We see it all around us. People are losing their tempers at restaurants, in grocery stores, on planes and on the road. Something is happening to our country. More and more people are giving in to anger quickly and easily. What does this say about us as a people? What does it mean for our future?

The pandemic is definitely a factor in all of this. After lockdowns, social distancing, and masks, we have become wary of one another. But it seems to go deeper than this. In order to understand this fully, we need to combine perspectives of psychology and political philosophy; no one field of study can encompass all of the complexities of this phenomenon.

We learn from psychologists like Dr. Ryan Martin, who draws on Deffenbacher’s theory of anger, that there are three causes of anger: trigger events, individual characteristics, and an individual’s cognitive appraisal of a situation. Since different people react to the same situations differently, the trigger event by itself is not the cause of an anger episode. My wife was looking at grapes in a grocery store recently, when a man charged toward her, furious that she had briefly pulled some grapes out of a bag to look at them. He was shouting and waving his hands around wildly. He was on the verge of becoming violent. Not everyone finds grapes to be a trigger event.
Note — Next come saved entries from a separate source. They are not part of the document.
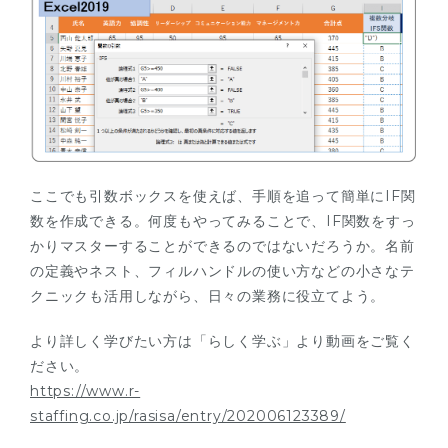
ここでも引数ボックスを使えば、手順を追って簡単にIF関
数を作成できる。何度もやってみることで、IF関数をすっ
かりマスターすることができるのではないだろうか。名前
の定義やネスト、フィルハンドルの使い方などの小さなテ
クニックも活用しながら、日々の業務に役立てよう。
より詳しく学びたい方は「らしく学ぶ」より動画をご覧く
ださい。
https://www.r-
staffing.co.jp/rasisa/entry/202006123389/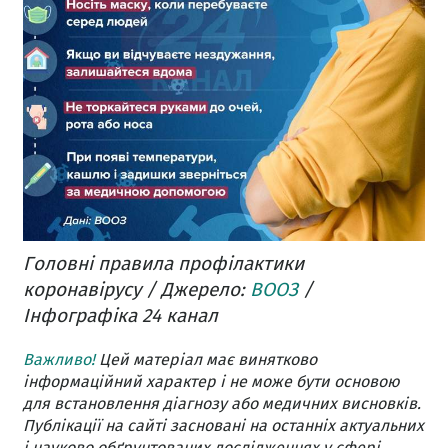
Головні правила профілактики
коронавірусу / Джерело:
ВООЗ
/
Інфографіка 24 канал
Важливо!
Цей матеріал має винятково
інформаційний характер і не може бути основою
для встановлення діагнозу або медичних висновків.
Публікації на сайті засновані на останніх актуальних
і науково обґрунтованих дослідженнях у сфері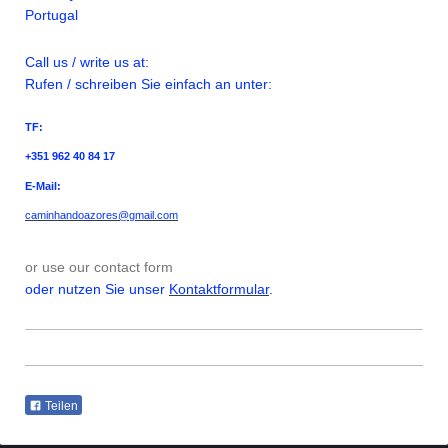
Portugal
Call us / write us at:
Rufen / schreiben Sie einfach an unter:
TF:
+351 962 40 84 17
E-Mail:
caminhandoazores@gmail.com
or use our contact form
oder nutzen Sie unser
Kontaktformular
.
Teilen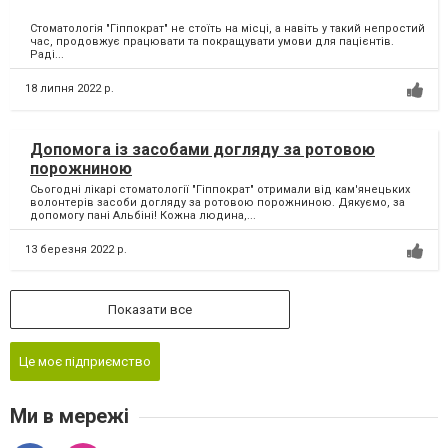
Стоматологія "Гіппократ" не стоїть на місці, а навіть у такий непростий
час, продовжує працювати та покращувати умови для пацієнтів.
Раді...
18 липня 2022 р.
Допомога із засобами догляду за ротовою
порожниною
Сьогодні лікарі стоматології "Гіппократ" отримали від кам'янецьких
волонтерів засоби догляду за ротовою порожниною. Дякуємо, за
допомогу пані Альбіні! Кожна людина,...
13 березня 2022 р.
Показати все
Це моє підприємство
Ми в мережі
Then there are an individual’s characteristics. This is related to personality traits. For example, as Dr. Martin points out, a overly competitive person might be triggered by one thing, and a narcissist might be triggered by another. And finally, there is the decisive impact of the cognitive appraisal. This is the key. According to this theory of anger, a person gets angry when something is evaluated as blameworthy, unjustified, or punishable.

But our question is why anger is generally increasing in the country, not just why an individual might get angry. I suggest that the political polarization that has been encouraged by demagogues and spread by a pliable social media is encouraging more people to see the behavior of others as blameworthy, unjustified, or punishable

In recent years, we have been inundated by what I would call a rhetoric of accusation. People defined as “the other” have been portrayed as threatening and evil, and this means that trust has broken down among people and groups. One consequence of this is that people have begun to think that listening to others is unnecessary. Why should we listen to those who simply want to hurt us? And if people stop listening to one another, the chance for violence increases.

This also contributes to the growth of the conspiracy mentality. If you feel you are surrounded by “other” people who cannot be trusted and who wish you harm, you are vulnerable to notions that there are secret plans by covert groups who wish you harm, and this means almost anything can be a trigger event. You are already pre-disposed to see “the other” as a threat to your freedom or your way of life. It follows from this that there are no unimportant encounters. Every contact with “the other” is a pivotal event that demands an aggressive response. Everything is at stake. Anger is always justified.

What follows is a breakdown of civility, social bonds, and even respect for law that once made a sense of community possible.

What can we do to address this? Passing new laws will not make a difference. We cannot legislate this away. The challenge we face right now is much more fundamental than this. In an 1856 speech, Abraham Lincoln said that “In this and like communities, public sentiment is everything. With public sentiment, nothing can fail; without it nothing can succeed. Consequently he who moulds public sentiment goes deeper than he who enacts statutes or pronounces decisions.” We need our opinion leaders in politics, religion, business, education, sports, social media and entertainment to use their positions of influence to change the tone of contemporary public discourse. We need a new rhetoric of engagement. We need our opinion leaders to provide models of this new rhetoric, which means that they need to show us it is possible to disagree with others without calling their motives into question or simply condemning them as evil. We need public examples of civil disagreement.

If public sentiment can be changed today, then we can pull back from the brink and listen to one another. We can avoid becoming a country enraged.